As of this morning, according to the website coinmarketcap.com, Bitcoin had a market cap of $724.5 billion. That’s more than the combined market cap of two of the largest banks in the United States, JPMorgan Chase and Wells Fargo. It’s also more than the combined market cap of Boeing, General Motors, Ford, AT&T, and General Electric. The trading in all of these companies is regulated by the Securities and Exchange Commission; they must publish audited financial statements; and they must disclose all material facts to the public. None of that is true when it comes to the $1.7 trillion cryptocurrency market.
But aside from Bitcoin, there are other crypto currencies that make up the balance of the $1.7 trillion market. According to coinmarketcap.com, as of this morning, Ethereum had a market cap of $323.9 billion. That’s 55 times the market cap of Macy’s.
Then there is Binance Coin, which has a market cap of $64.5 billion. That’s more than twice the market cap of Delta Airlines.
Does any of this make sense for U.S. markets – which Republicans in Congress continue to refer to as “the envy of the world.”
Previously, Fed Chairman Jerome Powell stated that cryptocurrencies were “essentially a substitute for gold rather than for the dollar.”
We’d like to suggest that cryptocurrencies are a substitute for gold – only if it’s gold mined at a BRE-X style gold mine.
BRE-X was originally a penny stock that soared to a high of $286.50 on the Toronto Stock Exchange in May of 1996. An officer of the company claimed in an interview that the company owned a massive gold deposit in Busang, Indonesia amounting to 200 million ounces of gold or about $70 billion. That would have made it the largest gold discovery in history. In reality, the mine was an elaborate fraud based on salting of samples with gold. Bre-X shares collapsed and became worthless, forever tainting the Toronto Stock Exchange for listing one of the biggest stock scandals in Canada’s history.
Congress and federal regulators need to step in before this crypto cancer metastasizes further and becomes a permanent, indelible stain on U.S. markets. Morgan Stanley has already been allowed to place Bitcoin futures in its mutual funds and an annuity product marketed to retirees.

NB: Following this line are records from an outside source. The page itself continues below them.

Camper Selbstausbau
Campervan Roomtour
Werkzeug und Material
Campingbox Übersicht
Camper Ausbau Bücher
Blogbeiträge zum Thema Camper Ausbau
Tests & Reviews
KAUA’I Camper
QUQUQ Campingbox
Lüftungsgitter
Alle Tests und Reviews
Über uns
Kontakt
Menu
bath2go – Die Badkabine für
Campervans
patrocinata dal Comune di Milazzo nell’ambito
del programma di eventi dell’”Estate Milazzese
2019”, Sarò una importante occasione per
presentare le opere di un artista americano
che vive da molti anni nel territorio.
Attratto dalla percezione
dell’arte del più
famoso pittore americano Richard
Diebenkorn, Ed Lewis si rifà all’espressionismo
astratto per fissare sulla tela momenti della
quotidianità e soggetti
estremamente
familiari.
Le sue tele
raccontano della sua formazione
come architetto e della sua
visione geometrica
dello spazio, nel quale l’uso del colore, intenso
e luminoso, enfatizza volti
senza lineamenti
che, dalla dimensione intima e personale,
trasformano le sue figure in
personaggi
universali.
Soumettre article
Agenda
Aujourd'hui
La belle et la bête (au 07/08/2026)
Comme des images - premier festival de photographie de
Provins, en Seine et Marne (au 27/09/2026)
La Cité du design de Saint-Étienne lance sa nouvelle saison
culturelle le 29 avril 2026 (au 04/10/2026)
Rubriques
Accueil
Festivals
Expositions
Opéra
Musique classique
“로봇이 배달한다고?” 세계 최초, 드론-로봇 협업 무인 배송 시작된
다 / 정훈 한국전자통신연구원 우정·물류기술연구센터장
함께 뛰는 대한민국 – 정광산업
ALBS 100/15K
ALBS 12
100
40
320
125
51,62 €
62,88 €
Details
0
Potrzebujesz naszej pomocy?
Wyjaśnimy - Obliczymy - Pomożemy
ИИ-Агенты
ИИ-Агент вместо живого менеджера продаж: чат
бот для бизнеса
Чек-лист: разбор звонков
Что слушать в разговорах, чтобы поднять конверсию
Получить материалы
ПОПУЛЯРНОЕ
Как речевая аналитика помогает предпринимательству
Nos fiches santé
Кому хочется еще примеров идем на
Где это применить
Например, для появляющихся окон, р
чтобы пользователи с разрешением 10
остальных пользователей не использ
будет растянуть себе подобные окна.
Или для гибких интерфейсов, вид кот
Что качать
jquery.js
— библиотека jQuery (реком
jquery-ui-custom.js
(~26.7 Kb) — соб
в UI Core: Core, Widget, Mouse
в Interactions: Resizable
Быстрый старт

The SEC has multiple applications pending to list cryptocurrency Exchange Traded Funds (ETFs) on the New York Stock Exchange. A publicly-traded commodity futures exchange, the CME Group, is offering futures and options trading on Bitcoin. CME Group’s federal regulator, the Commodity Futures Trading Commission (CFTC), explains in this podcast that all that CME Group had to do to launch its Bitcoin futures was to “self-certify” its plan with the CFTC.
The integrity and stability of U.S. markets is a national security issue. What on earth has happened to U.S. intelligence agencies?
This first appeared on Wall Street on Parade.